Biogenic methane clumped isotope signatures: Insights from microbially enhanced coal bed methane

Abstract

Biogenic (microbial) methane is an imperative natural gas resource and plays an important role in the global carbon cycle. Determining isotope systematics in microbially enhanced coal bed methane (MECBM) informs methane biogeochemical processes and environmental impacts. Here, we conduct laboratory MECBM experiments using coal samples of differing maturities (from lignite to anthracite) and report analytical results of methane production, bulk and clumped isotopes (δ13C, δD, Δ13CH3D and Δ12CH2D2).
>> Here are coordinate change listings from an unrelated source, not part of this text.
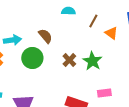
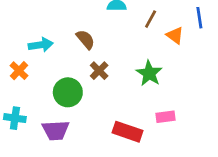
green circle: (32, 58) -> (68, 92), moved
brown cross: (69, 60) -> (99, 71), moved

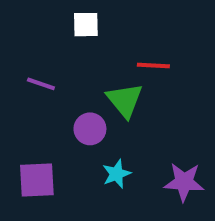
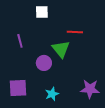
purple line: (41, 84) -> (20, 41), turned 56
cyan star: (117, 174) -> (52, 94), moved

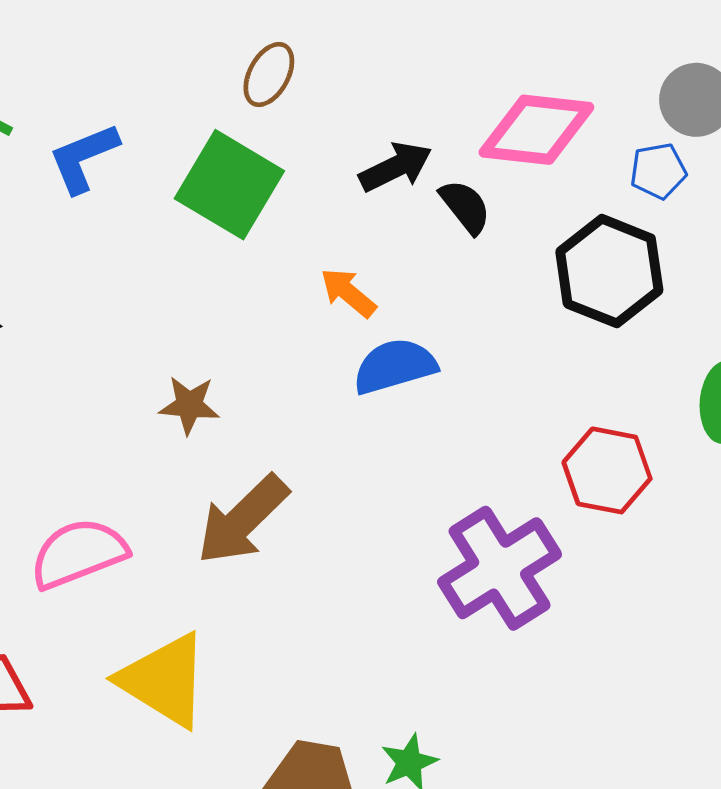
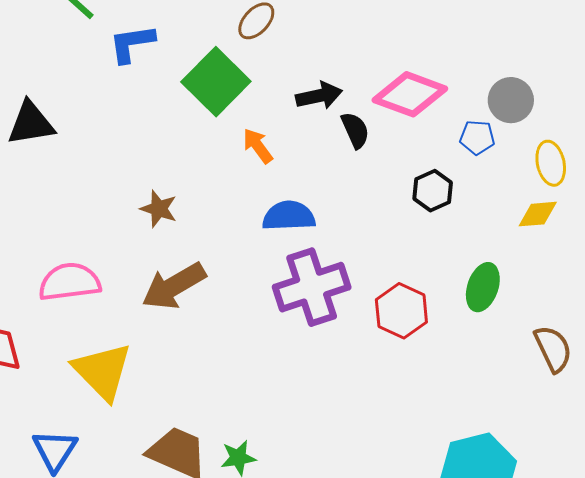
black hexagon: (609, 271) -> (433, 191), size x0.6
orange arrow: (348, 293) -> (258, 146), moved
purple cross: (500, 568) -> (312, 287), moved

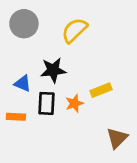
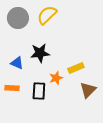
yellow semicircle: (74, 30) -> (47, 15), moved
black rectangle: (47, 103) -> (39, 91), moved
brown triangle: (117, 138) -> (88, 90), moved

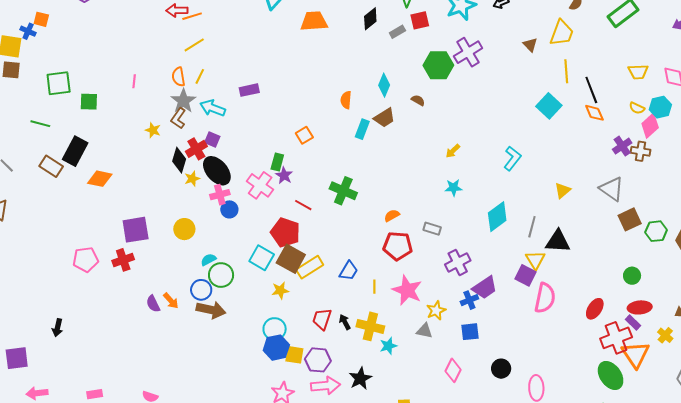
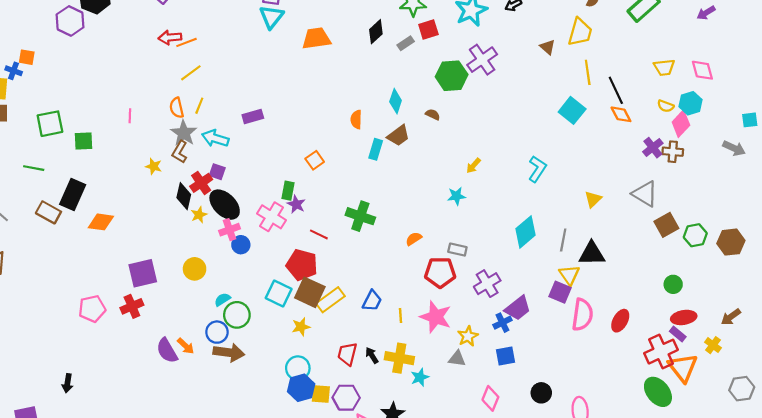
cyan star: (453, 188) -> (456, 196), moved
red pentagon: (398, 246) -> (440, 272), moved
purple semicircle: (153, 304) -> (167, 351), size x1.4
red ellipse: (595, 309) -> (620, 321), moved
We reproduce the differential reversibility in methanogenic reactions, which exhibits a correlation with kinetic clumped isotope fractionation (Δ13CH3D from +0.17 ‰ to +4.04 ‰). The exogenous combinatorial effects play a greater role in determining the negative Δ12CH2D2 (<–30 ‰). In the microcosm of MECBM, coal and amendments are suggested to significantly increase methane production (from 82.4 ± 17.1 to 344.6 ± 22.8 μmol CH4/g coal), with effects controlled by substrate coal bioavailability rather than coal thermal maturity. This suggests the possibility of MECBM attempts to utilize high thermal maturity coal. We perform machine learning models and improve the accuracy of biogenic 12CH2D2 predictions, which help understand the mechanism of methane formation, and further provide new insights into clumped isotope effects among different biogenic methane sources. Our incubation experimental and compiled dataset (n = 275) better constrain biological participation in the methane formation process and potentially be used for methane sources tracing.